BEGIN DATA FOR THIS TASK

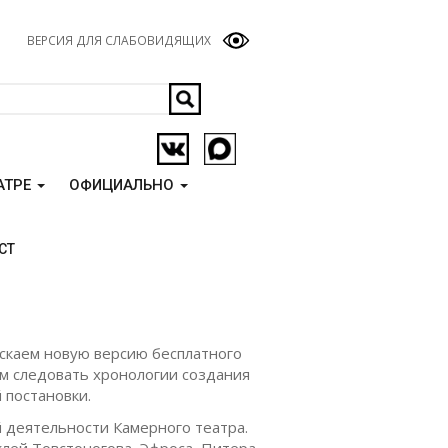
ВЕРСИЯ ДЛЯ СЛАБОВИДЯЩИХ
АТРЕ
ОФИЦИАЛЬНО
СТ
ускаем новую версию бесплатного
ем следовать хронологии создания
й постановки.
 деятельности Камерного театра.
лей Товстоногова, Эфроса, Питера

END DATA FOR THIS TASK

▶ _INSTRUCTIONS TO FOLLOW_: Without including any pictures, print each record exactly.

▶ _ANSWER FOR THIS EXERCISE_:
ВЕРСИЯ ДЛЯ СЛАБОВИДЯЩИХ
АТРЕ
ОФИЦИАЛЬНО
СТ
ускаем новую версию бесплатного
ем следовать хронологии создания
й постановки.
 деятельности Камерного театра.
лей Товстоногова, Эфроса, Питера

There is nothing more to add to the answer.